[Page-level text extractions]
>>>>

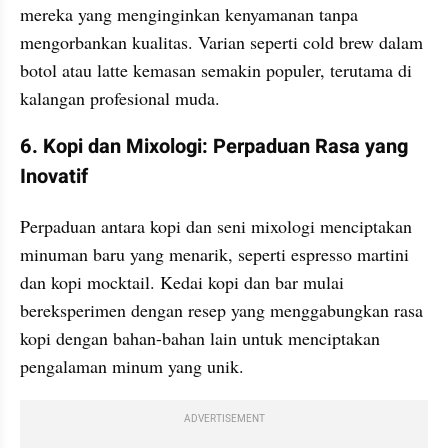
mereka yang menginginkan kenyamanan tanpa 
mengorbankan kualitas. Varian seperti cold brew dalam 
botol atau latte kemasan semakin populer, terutama di 
kalangan profesional muda.
6. Kopi dan Mixologi: Perpaduan Rasa yang 
Inovatif
Perpaduan antara kopi dan seni mixologi menciptakan 
minuman baru yang menarik, seperti espresso martini 
dan kopi mocktail. Kedai kopi dan bar mulai 
bereksperimen dengan resep yang menggabungkan rasa 
kopi dengan bahan-bahan lain untuk menciptakan 
pengalaman minum yang unik.
ADVERTISEMENT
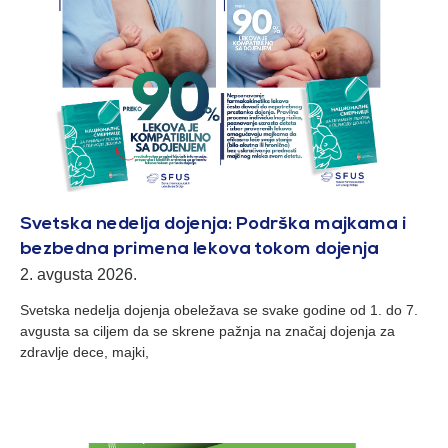
Svetska nedelja dojenja: Podrška majkama i
bezbedna primena lekova tokom dojenja
2. avgusta 2026.
Svetska nedelja dojenja obeležava se svake godine od 1. do 7.
avgusta sa ciljem da se skrene pažnja na značaj dojenja za
zdravlje dece, majki,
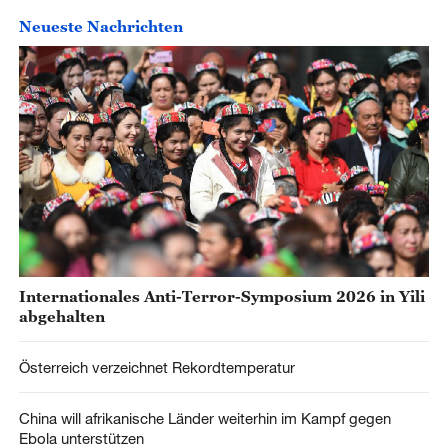
Neueste Nachrichten
Internationales Anti-Terror-Symposium 2026 in Yili
abgehalten
Österreich verzeichnet Rekordtemperatur
China will afrikanische Länder weiterhin im Kampf gegen
Ebola unterstützen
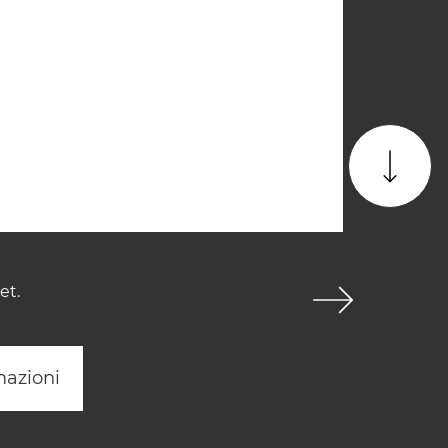
et.
mazioni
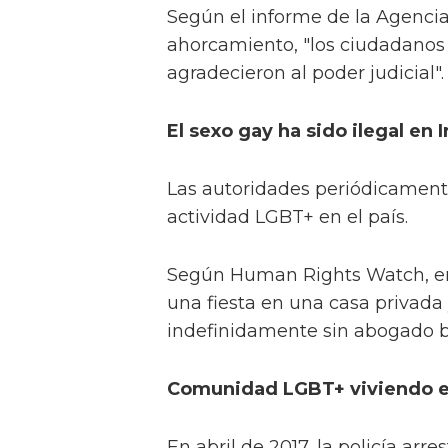
Según el informe de la Agencia d
ahorcamiento, "los ciudadanos 
agradecieron al poder judicial".
El sexo gay ha sido ilegal en I
Las autoridades periódicament
actividad LGBT+ en el país.
Según Human Rights Watch, en f
una fiesta en una casa privada
indefinidamente sin abogado b
Comunidad LGBT+ viviendo en 
En abril de 2017, la policía ar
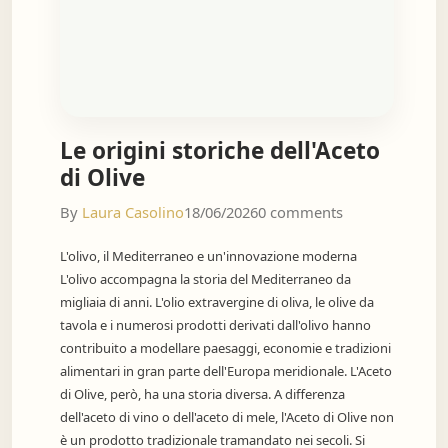
Le origini storiche dell'Aceto
di Olive
By
Laura Casolino
18/06/2026
0 comments
L'olivo, il Mediterraneo e un'innovazione moderna
L'olivo accompagna la storia del Mediterraneo da
migliaia di anni. L'olio extravergine di oliva, le olive da
tavola e i numerosi prodotti derivati dall'olivo hanno
contribuito a modellare paesaggi, economie e tradizioni
alimentari in gran parte dell'Europa meridionale. L'Aceto
di Olive, però, ha una storia diversa. A differenza
dell'aceto di vino o dell'aceto di mele, l'Aceto di Olive non
è un prodotto tradizionale tramandato nei secoli. Si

<<<<

* _TASK GOAL_
Output the records exactly, and let none of their pictures appear in the copy.

* _THE COMPLETED TASK_
mereka yang menginginkan kenyamanan tanpa 
mengorbankan kualitas. Varian seperti cold brew dalam 
botol atau latte kemasan semakin populer, terutama di 
kalangan profesional muda.
6. Kopi dan Mixologi: Perpaduan Rasa yang 
Inovatif
Perpaduan antara kopi dan seni mixologi menciptakan 
minuman baru yang menarik, seperti espresso martini 
dan kopi mocktail. Kedai kopi dan bar mulai 
bereksperimen dengan resep yang menggabungkan rasa 
kopi dengan bahan-bahan lain untuk menciptakan 
pengalaman minum yang unik.
ADVERTISEMENT
Svetska nedelja dojenja: Podrška majkama i
bezbedna primena lekova tokom dojenja
2. avgusta 2026.
Svetska nedelja dojenja obeležava se svake godine od 1. do 7.
avgusta sa ciljem da se skrene pažnja na značaj dojenja za
zdravlje dece, majki,
Neueste Nachrichten
Internationales Anti-Terror-Symposium 2026 in Yili
abgehalten
Österreich verzeichnet Rekordtemperatur
China will afrikanische Länder weiterhin im Kampf gegen
Ebola unterstützen
et.
mazioni
Según el informe de la Agencia d
ahorcamiento, "los ciudadanos 
agradecieron al poder judicial".
El sexo gay ha sido ilegal en I
Las autoridades periódicament
actividad LGBT+ en el país.
Según Human Rights Watch, en f
una fiesta en una casa privada
indefinidamente sin abogado b
Comunidad LGBT+ viviendo en 
En abril de 2017, la policía ar
Le origini storiche dell'Aceto
di Olive
By
Laura Casolino
18/06/2026
0 comments
L'olivo, il Mediterraneo e un'innovazione moderna
L'olivo accompagna la storia del Mediterraneo da
migliaia di anni. L'olio extravergine di oliva, le olive da
tavola e i numerosi prodotti derivati dall'olivo hanno
contribuito a modellare paesaggi, economie e tradizioni
alimentari in gran parte dell'Europa meridionale. L'Aceto
di Olive, però, ha una storia diversa. A differenza
dell'aceto di vino o dell'aceto di mele, l'Aceto di Olive non
è un prodotto tradizionale tramandato nei secoli. Si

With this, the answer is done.